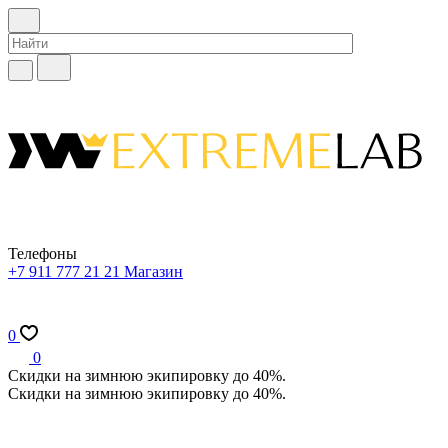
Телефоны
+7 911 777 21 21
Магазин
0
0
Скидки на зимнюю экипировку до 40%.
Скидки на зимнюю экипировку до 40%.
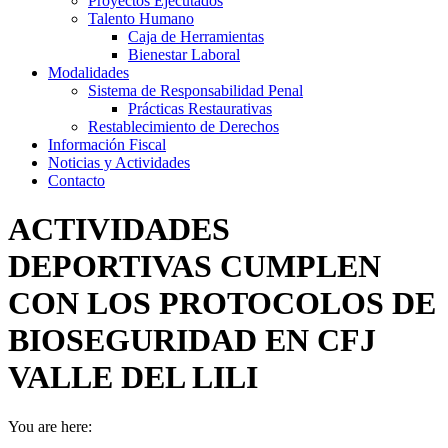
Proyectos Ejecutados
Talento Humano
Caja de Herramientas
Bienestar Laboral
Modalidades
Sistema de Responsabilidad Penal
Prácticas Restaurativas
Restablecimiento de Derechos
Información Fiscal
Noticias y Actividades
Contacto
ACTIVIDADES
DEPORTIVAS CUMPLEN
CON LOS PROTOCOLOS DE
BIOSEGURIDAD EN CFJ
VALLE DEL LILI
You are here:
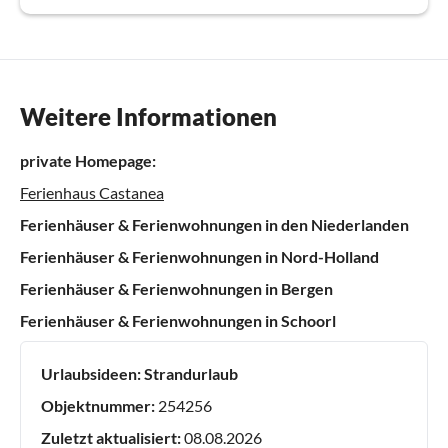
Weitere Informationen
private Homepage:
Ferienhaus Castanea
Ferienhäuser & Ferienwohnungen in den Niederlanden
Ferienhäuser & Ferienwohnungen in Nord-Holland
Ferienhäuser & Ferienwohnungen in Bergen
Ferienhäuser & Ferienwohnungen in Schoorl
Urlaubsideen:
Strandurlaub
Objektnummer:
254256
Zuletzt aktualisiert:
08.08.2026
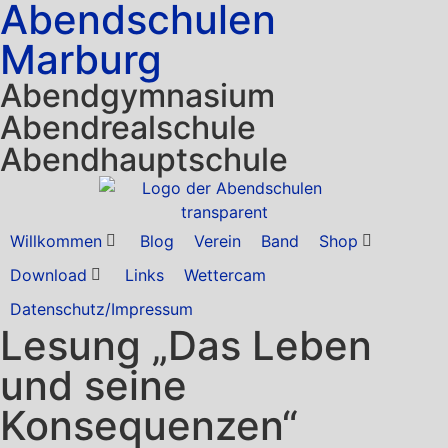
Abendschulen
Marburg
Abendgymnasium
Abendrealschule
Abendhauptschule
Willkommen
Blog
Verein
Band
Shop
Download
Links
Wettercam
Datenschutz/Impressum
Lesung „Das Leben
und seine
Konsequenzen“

========================================

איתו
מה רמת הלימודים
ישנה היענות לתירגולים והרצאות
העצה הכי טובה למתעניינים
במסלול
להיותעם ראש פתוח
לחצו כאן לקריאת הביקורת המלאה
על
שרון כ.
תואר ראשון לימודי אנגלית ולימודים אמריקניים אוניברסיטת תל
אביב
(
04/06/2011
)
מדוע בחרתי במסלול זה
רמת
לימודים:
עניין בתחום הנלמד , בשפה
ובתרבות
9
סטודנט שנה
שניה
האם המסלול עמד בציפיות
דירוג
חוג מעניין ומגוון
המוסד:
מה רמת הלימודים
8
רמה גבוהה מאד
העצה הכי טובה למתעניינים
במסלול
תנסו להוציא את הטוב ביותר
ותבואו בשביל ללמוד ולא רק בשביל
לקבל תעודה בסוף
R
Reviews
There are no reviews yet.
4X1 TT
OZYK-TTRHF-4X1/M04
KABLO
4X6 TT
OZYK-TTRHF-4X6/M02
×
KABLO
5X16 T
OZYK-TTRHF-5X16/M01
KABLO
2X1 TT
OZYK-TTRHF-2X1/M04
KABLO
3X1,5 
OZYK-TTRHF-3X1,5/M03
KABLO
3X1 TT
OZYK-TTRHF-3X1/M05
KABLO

========================================

ABOUT THIS EXERCISE: Among the entries above, identify all lines with "Ferienhäuser" and copy them.

RESULT BELOW:
Ferienhäuser & Ferienwohnungen in den Niederlanden
Ferienhäuser & Ferienwohnungen in Nord-Holland
Ferienhäuser & Ferienwohnungen in Bergen
Ferienhäuser & Ferienwohnungen in Schoorl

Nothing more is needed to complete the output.